++++ DATA TO USE ++++
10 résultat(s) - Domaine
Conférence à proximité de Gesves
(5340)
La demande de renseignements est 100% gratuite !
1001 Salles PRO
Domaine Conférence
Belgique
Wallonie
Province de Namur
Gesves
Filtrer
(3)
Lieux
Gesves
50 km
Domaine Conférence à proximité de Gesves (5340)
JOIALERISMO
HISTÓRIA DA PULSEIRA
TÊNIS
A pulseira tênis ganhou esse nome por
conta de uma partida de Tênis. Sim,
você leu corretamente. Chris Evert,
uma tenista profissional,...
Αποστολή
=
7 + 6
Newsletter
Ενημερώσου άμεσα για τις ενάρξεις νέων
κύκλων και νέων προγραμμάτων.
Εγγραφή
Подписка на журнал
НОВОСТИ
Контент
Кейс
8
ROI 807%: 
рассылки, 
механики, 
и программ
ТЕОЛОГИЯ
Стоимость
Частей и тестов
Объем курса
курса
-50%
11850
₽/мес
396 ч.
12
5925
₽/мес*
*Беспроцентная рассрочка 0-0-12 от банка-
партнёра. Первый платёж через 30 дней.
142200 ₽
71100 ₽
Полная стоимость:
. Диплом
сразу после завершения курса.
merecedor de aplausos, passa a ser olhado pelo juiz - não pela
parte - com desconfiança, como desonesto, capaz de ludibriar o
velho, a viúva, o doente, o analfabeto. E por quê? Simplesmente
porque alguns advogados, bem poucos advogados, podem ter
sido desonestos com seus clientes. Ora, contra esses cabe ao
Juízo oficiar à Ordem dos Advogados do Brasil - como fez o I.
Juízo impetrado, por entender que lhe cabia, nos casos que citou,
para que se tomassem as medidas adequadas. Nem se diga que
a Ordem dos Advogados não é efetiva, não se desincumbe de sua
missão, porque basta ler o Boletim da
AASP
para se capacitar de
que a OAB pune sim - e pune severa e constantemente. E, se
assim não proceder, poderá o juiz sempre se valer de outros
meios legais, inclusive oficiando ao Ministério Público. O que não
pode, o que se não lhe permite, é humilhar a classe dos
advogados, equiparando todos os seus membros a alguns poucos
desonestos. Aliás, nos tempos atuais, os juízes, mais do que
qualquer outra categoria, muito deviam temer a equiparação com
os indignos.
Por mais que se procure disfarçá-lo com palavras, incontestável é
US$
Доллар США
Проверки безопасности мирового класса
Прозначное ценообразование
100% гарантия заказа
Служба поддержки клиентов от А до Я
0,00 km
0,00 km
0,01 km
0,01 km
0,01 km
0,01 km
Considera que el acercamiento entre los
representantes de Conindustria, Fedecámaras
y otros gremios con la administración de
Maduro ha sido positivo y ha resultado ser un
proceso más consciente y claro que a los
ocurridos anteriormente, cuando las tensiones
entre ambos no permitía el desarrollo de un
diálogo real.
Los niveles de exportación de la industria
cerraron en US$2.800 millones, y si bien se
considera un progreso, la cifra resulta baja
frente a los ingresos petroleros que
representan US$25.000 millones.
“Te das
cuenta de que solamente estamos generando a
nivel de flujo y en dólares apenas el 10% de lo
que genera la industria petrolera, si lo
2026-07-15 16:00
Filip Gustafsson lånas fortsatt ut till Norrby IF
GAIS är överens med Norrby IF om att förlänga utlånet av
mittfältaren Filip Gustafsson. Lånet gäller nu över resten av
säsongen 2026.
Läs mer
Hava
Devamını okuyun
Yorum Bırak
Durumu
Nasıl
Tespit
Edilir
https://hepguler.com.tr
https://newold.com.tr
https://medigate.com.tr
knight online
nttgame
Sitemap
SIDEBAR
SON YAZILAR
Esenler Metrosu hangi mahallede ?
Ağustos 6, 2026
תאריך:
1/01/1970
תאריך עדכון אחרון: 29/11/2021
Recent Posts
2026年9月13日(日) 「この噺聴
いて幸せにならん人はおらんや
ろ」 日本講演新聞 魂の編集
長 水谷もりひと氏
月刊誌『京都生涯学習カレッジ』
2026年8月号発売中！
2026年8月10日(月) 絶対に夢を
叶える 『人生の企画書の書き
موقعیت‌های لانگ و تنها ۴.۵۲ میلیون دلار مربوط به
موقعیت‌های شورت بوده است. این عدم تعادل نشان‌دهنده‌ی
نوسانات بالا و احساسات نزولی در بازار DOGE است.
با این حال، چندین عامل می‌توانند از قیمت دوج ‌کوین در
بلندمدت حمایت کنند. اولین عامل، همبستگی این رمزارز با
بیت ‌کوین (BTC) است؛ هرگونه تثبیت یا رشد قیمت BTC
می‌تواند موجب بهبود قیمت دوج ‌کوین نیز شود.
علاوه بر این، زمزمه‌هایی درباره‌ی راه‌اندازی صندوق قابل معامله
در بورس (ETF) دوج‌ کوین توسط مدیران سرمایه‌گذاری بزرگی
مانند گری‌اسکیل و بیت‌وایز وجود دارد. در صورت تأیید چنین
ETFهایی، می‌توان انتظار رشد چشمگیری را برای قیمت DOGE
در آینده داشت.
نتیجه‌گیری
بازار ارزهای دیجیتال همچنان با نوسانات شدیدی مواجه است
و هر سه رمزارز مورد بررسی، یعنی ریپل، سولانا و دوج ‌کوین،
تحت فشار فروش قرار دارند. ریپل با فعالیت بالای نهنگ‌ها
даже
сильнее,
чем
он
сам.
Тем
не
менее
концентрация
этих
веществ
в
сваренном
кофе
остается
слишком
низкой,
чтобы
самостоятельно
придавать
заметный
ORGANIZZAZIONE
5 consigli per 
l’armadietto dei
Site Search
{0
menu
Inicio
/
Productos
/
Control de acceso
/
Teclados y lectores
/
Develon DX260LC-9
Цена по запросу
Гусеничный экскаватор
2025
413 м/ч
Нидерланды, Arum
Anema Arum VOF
++++
= EXERCISE BRIEF =
The listing above is to be copied exactly, in full.

= ANSWER SPACE =
10 résultat(s) - Domaine
Conférence à proximité de Gesves
(5340)
La demande de renseignements est 100% gratuite !
1001 Salles PRO
Domaine Conférence
Belgique
Wallonie
Province de Namur
Gesves
Filtrer
(3)
Lieux
Gesves
50 km
Domaine Conférence à proximité de Gesves (5340)
JOIALERISMO
HISTÓRIA DA PULSEIRA
TÊNIS
A pulseira tênis ganhou esse nome por
conta de uma partida de Tênis. Sim,
você leu corretamente. Chris Evert,
uma tenista profissional,...
Αποστολή
=
7 + 6
Newsletter
Ενημερώσου άμεσα για τις ενάρξεις νέων
κύκλων και νέων προγραμμάτων.
Εγγραφή
Подписка на журнал
НОВОСТИ
Контент
Кейс
8
ROI 807%: 
рассылки, 
механики, 
и программ
ТЕОЛОГИЯ
Стоимость
Частей и тестов
Объем курса
курса
-50%
11850
₽/мес
396 ч.
12
5925
₽/мес*
*Беспроцентная рассрочка 0-0-12 от банка-
партнёра. Первый платёж через 30 дней.
142200 ₽
71100 ₽
Полная стоимость:
. Диплом
сразу после завершения курса.
merecedor de aplausos, passa a ser olhado pelo juiz - não pela
parte - com desconfiança, como desonesto, capaz de ludibriar o
velho, a viúva, o doente, o analfabeto. E por quê? Simplesmente
porque alguns advogados, bem poucos advogados, podem ter
sido desonestos com seus clientes. Ora, contra esses cabe ao
Juízo oficiar à Ordem dos Advogados do Brasil - como fez o I.
Juízo impetrado, por entender que lhe cabia, nos casos que citou,
para que se tomassem as medidas adequadas. Nem se diga que
a Ordem dos Advogados não é efetiva, não se desincumbe de sua
missão, porque basta ler o Boletim da
AASP
para se capacitar de
que a OAB pune sim - e pune severa e constantemente. E, se
assim não proceder, poderá o juiz sempre se valer de outros
meios legais, inclusive oficiando ao Ministério Público. O que não
pode, o que se não lhe permite, é humilhar a classe dos
advogados, equiparando todos os seus membros a alguns poucos
desonestos. Aliás, nos tempos atuais, os juízes, mais do que
qualquer outra categoria, muito deviam temer a equiparação com
os indignos.
Por mais que se procure disfarçá-lo com palavras, incontestável é
US$
Доллар США
Проверки безопасности мирового класса
Прозначное ценообразование
100% гарантия заказа
Служба поддержки клиентов от А до Я
0,00 km
0,00 km
0,01 km
0,01 km
0,01 km
0,01 km
Considera que el acercamiento entre los
representantes de Conindustria, Fedecámaras
y otros gremios con la administración de
Maduro ha sido positivo y ha resultado ser un
proceso más consciente y claro que a los
ocurridos anteriormente, cuando las tensiones
entre ambos no permitía el desarrollo de un
diálogo real.
Los niveles de exportación de la industria
cerraron en US$2.800 millones, y si bien se
considera un progreso, la cifra resulta baja
frente a los ingresos petroleros que
representan US$25.000 millones.
“Te das
cuenta de que solamente estamos generando a
nivel de flujo y en dólares apenas el 10% de lo
que genera la industria petrolera, si lo
2026-07-15 16:00
Filip Gustafsson lånas fortsatt ut till Norrby IF
GAIS är överens med Norrby IF om att förlänga utlånet av
mittfältaren Filip Gustafsson. Lånet gäller nu över resten av
säsongen 2026.
Läs mer
Hava
Devamını okuyun
Yorum Bırak
Durumu
Nasıl
Tespit
Edilir
https://hepguler.com.tr
https://newold.com.tr
https://medigate.com.tr
knight online
nttgame
Sitemap
SIDEBAR
SON YAZILAR
Esenler Metrosu hangi mahallede ?
Ağustos 6, 2026
תאריך:
1/01/1970
תאריך עדכון אחרון: 29/11/2021
Recent Posts
2026年9月13日(日) 「この噺聴
いて幸せにならん人はおらんや
ろ」 日本講演新聞 魂の編集
長 水谷もりひと氏
月刊誌『京都生涯学習カレッジ』
2026年8月号発売中！
2026年8月10日(月) 絶対に夢を
叶える 『人生の企画書の書き
موقعیت‌های لانگ و تنها ۴.۵۲ میلیون دلار مربوط به
موقعیت‌های شورت بوده است. این عدم تعادل نشان‌دهنده‌ی
نوسانات بالا و احساسات نزولی در بازار DOGE است.
با این حال، چندین عامل می‌توانند از قیمت دوج ‌کوین در
بلندمدت حمایت کنند. اولین عامل، همبستگی این رمزارز با
بیت ‌کوین (BTC) است؛ هرگونه تثبیت یا رشد قیمت BTC
می‌تواند موجب بهبود قیمت دوج ‌کوین نیز شود.
علاوه بر این، زمزمه‌هایی درباره‌ی راه‌اندازی صندوق قابل معامله
در بورس (ETF) دوج‌ کوین توسط مدیران سرمایه‌گذاری بزرگی
مانند گری‌اسکیل و بیت‌وایز وجود دارد. در صورت تأیید چنین
ETFهایی، می‌توان انتظار رشد چشمگیری را برای قیمت DOGE
در آینده داشت.
نتیجه‌گیری
بازار ارزهای دیجیتال همچنان با نوسانات شدیدی مواجه است
و هر سه رمزارز مورد بررسی، یعنی ریپل، سولانا و دوج ‌کوین،
تحت فشار فروش قرار دارند. ریپل با فعالیت بالای نهنگ‌ها
даже
сильнее,
чем
он
сам.
Тем
не
менее
концентрация
этих
веществ
в
сваренном
кофе
остается
слишком
низкой,
чтобы
самостоятельно
придавать
заметный
ORGANIZZAZIONE
5 consigli per 
l’armadietto dei
Site Search
{0
menu
Inicio
/
Productos
/
Control de acceso
/
Teclados y lectores
/
Develon DX260LC-9
Цена по запросу
Гусеничный экскаватор
2025
413 м/ч
Нидерланды, Arum
Anema Arum VOF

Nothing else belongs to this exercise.